I put some code here. And this is absolutely a program question. But maybe can't be solved by a few lines of code.
val model = ALS.trainImplicit(ratings, rank, iterations, lambda, alpha)
print("recommendForAllUser")
val userTopKRdd = recommendForAllUser(model, topN).join(userData.map(x => (x._2._1, x._1))).map {
case (uid, (appArray, mac)) => {
(mac, appArray.map {
case (appId, rating) => {
val packageName = appIdPriorityPackageNameDict.value.getOrElse(appId, Constants.PLACEHOLDER)
(packageName, rating)
}
})
}
}
HbaseWriter.writeRddToHbase(userTopKRdd, "user_top100_recommendation", (x: (String, Array[(String, Double)])) => {
val mac = x._1
val products = x._2.map {
case (packageName, rating) => packageName + "=" + rating
}.mkString(",")
val putMap = Map("apps" -> products)
(new ImmutableBytesWritable(), Utils.getHbasePutByMap(mac, putMap))
})
print("recommendSimilarApp")
println("productFeatures ******")
model.productFeatures.take(1000).map{
case (appId, features) => {
val packageNameList = appIdPackageNameListDict.value.get(appId)

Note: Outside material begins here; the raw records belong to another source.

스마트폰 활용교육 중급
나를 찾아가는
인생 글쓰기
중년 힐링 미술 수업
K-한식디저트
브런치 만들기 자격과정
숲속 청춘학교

val packageNameListStr = if (packageNameList.isDefined) {
packageNameList.mkString("(", ",", ")")
} else {
"Unknow List"
}
(packageNameListStr, features.mkString("(", ",", ")"))
}
}.foreach(println)
println("productFeatures ******")
model.userFeatures.take(1000).map{
case (userId, features) => {
(userId, features.mkString("(", ",", ")"))
}
}.foreach(println)
val similarAppRdd = recommendSimilarApp(model, topN).flatMap {
case (appId, similarAppArray) => {
val groupedAppList = appIdPackageNameListDict.value.get(appId)

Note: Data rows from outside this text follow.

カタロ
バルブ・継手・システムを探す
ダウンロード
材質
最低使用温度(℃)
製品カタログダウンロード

if (groupedAppList.isDefined) {
val similarPackageList = similarAppArray.map {
case (destAppId, rating) => (appIdPriorityPackageNameDict.value.getOrElse(destAppId, Constants.PLACEHOLDER), rating)
}
groupedAppList.get.map(packageName => {
(packageName, similarPackageList)
})
} else {
None
}
}
}
HbaseWriter.writeRddToHbase(similarAppRdd, "similar_app_top100_recommendation", (x: (String, Array[(String, Double)])) => {
val packageName = x._1
val products = x._2.map {
case (packageName, rating) => packageName + "=" + rating
}.mkString(",")
val putMap = Map("apps" -> products)
(new ImmutableBytesWritable(), Utils.getHbasePutByMap(packageName, putMap))
})
UPDATE :
I found something new about my data after reading the paper("Collaborative Filtering for Implicit Feedback Datasets"). My data is too sparse compare to the IPTV data set described in the paper.
Paper: 300,000(users) 17,000(products) 32,000,000(data)
Mine: 300,000(users) 31,000(products) 700,000(data)
So the user-item matrix in the paper's data set has been filled with 0.00627 = (32,000,000 / 300,000 / 17,000). My data set's ratio is 0.0000033. I think it means that my user-item matrix is 2000 times sparser than the paper's.
Should this lead to a bad result? And any way to improve it?